Kindle. Wikipedia claims he hooked Robyn Davidson up with Salman Rushdie in the 1980s and wrote travel lit focusing on nomads. This book was pitched as the result of his time in Central Australia. It reads like non-fiction but Chatwin claims it is intended as fiction.
In any case it's thin gruel: apparently his travels through the Dead Heart and thereabouts yielded less than half a book, and robbed him of the will to process his notebooks of previous jaunts into reader-friendly coherence. Chatwin wears his erudition heavily; the language is often the opposite of George Orwell's unadorned English, and while he was at pains to exhibit his wide exposure to the Western canon, he paid little attention to Australian sources, preferring to recount personal history and self-aggrandising interviews/observations from his travels in Europe.
The central conceit is an attempt to universalise Aboriginal ontology, their connection to land, where (in his view) songs notionally act as some kind of map, to all of human development. We'd call that cultural appropriation now I guess. Another and more defensible theme is that we should walk everywhere, or at least more often.
Some clangers particularly stood out to me. He goes roo hunting with some locals, which quickly descends into the obscene ala Wake in Fright, or, you know, camel abuse. How could he be surprised? Are mulga trees actually "leafless in this season"? And it seemed implausible that "songline" fragments would be assigned before birth, given infant mortality, the possibility of failing initiation, and that the child's gender would be unknown at the time.

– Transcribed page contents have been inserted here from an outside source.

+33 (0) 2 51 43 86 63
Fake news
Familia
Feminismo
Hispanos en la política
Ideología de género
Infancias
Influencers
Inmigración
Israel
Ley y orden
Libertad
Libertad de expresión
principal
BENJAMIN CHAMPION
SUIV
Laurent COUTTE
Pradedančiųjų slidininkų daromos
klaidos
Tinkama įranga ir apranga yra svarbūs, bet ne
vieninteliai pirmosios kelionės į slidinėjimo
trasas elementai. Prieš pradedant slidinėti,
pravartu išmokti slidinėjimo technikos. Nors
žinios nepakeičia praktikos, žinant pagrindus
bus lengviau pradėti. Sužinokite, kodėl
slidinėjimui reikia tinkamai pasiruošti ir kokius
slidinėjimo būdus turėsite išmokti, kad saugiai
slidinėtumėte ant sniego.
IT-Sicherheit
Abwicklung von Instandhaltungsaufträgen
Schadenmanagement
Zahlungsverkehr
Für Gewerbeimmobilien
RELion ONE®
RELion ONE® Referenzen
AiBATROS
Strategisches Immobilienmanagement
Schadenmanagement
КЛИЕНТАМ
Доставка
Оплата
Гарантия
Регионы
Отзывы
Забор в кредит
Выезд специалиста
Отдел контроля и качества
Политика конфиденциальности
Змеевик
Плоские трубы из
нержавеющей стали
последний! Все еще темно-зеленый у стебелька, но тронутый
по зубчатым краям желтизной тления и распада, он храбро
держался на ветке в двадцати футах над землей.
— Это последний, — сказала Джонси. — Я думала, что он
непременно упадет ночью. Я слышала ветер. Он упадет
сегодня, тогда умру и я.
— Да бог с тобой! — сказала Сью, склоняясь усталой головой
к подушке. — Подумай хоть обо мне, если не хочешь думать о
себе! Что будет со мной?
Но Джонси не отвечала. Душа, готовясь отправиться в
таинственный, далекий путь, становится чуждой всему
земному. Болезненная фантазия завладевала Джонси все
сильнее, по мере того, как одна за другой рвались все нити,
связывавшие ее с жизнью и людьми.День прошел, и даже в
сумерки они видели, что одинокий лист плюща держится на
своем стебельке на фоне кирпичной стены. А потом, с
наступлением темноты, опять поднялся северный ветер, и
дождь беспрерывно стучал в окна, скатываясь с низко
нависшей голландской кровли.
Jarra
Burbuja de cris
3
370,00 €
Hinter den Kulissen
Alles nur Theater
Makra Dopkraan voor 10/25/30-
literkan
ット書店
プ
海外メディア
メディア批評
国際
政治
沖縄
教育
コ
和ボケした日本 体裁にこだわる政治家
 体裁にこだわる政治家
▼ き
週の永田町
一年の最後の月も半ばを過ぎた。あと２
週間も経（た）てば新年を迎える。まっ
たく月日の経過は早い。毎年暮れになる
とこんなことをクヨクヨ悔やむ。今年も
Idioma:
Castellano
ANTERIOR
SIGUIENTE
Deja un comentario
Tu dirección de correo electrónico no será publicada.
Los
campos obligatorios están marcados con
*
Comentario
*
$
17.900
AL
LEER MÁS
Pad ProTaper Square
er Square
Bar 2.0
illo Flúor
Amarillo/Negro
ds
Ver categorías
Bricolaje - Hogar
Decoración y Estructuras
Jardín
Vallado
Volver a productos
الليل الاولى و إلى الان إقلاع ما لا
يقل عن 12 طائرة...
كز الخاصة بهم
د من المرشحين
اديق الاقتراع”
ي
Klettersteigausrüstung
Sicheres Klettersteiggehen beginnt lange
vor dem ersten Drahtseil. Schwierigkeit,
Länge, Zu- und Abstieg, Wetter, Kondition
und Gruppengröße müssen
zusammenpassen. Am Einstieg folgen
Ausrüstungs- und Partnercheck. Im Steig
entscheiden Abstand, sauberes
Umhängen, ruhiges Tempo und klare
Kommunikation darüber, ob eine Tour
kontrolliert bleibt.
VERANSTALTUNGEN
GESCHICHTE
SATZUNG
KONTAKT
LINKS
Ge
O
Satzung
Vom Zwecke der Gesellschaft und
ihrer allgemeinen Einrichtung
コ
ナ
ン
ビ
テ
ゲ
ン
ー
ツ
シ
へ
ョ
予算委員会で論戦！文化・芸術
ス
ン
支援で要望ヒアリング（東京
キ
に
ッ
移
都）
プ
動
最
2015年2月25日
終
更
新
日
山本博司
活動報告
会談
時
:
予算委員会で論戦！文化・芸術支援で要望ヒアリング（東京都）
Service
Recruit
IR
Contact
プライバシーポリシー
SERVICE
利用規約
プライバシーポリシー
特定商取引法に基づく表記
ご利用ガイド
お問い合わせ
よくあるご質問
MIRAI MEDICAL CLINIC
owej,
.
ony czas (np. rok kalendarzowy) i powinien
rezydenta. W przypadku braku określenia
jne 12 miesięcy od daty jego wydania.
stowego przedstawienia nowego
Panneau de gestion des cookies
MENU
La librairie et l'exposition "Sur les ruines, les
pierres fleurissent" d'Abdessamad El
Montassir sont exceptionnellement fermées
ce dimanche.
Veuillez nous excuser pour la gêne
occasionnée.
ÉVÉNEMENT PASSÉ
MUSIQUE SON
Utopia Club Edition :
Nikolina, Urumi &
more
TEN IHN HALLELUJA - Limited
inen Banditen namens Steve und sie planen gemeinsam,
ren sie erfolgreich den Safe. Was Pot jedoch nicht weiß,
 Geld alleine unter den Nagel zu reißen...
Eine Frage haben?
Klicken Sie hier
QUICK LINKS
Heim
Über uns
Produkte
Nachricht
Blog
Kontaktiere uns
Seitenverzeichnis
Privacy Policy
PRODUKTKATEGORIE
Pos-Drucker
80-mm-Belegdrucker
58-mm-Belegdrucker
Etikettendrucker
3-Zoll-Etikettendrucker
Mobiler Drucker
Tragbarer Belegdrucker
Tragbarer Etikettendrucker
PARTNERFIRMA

Some of it echoes Xavier Herbert, or perhaps the converse in the sense of being fictionalised didacticism rather than didactic fiction. For instance local man Flynn is some kind of genius, something like Prindy. But what is his dreaming? Similarly Ukrainian Arkady, who asserts that Australia would've been so much better off if it had been colonised by a people who weren't scared by expanses of land (i.e., not island people like the British) — leaving the place unexploited by Europeans is, however, not an option. John Hanlon here is Herbert's commie Pat Hannaford. But Chatwin shows no awareness of Herbert.
Reviews and commentary are legion. Goodreads. Many are also irritated by the commingling of fact and fiction. Walter Goodman and Andrew Harvey at the time. The latter speaks of how other Englanders were drawn to Chatwin, how rickety the whole show is, and pulls the choice quote that was stuffed into the mouth of Arkady: "The world, if it has a future, has an ascetic future."
More recent retrospectives: Richard Cooke expands on everything, and observes that Chatwin quickly passed into history. He says Flynn was based on Pat Dodson. Paul Daley also in 2017. Philip Jones too. There are plenty more.
Jones refers to A.P. Elkin's attempt to capture Aboriginal "Dreaming" but neither Jones nor Chatwin make the obvious connection to Plato's cave. There are also echoes of an unchanging Creation, an essential stasis, that is now strongly held by some Christians. It bothers me that no source I've yet found explains why the "songline" knowledge is so sacred or dangerous to share with the uninitiated; as presented here and elsewhere it is survival stuff. Similarly Chatwin's claims that "songlines" are the personal property of individuals that cannot be transferred but can be lent out etc. strikes me as metaphorical at best. Yes, the "songline" concept has never been particularly truthy.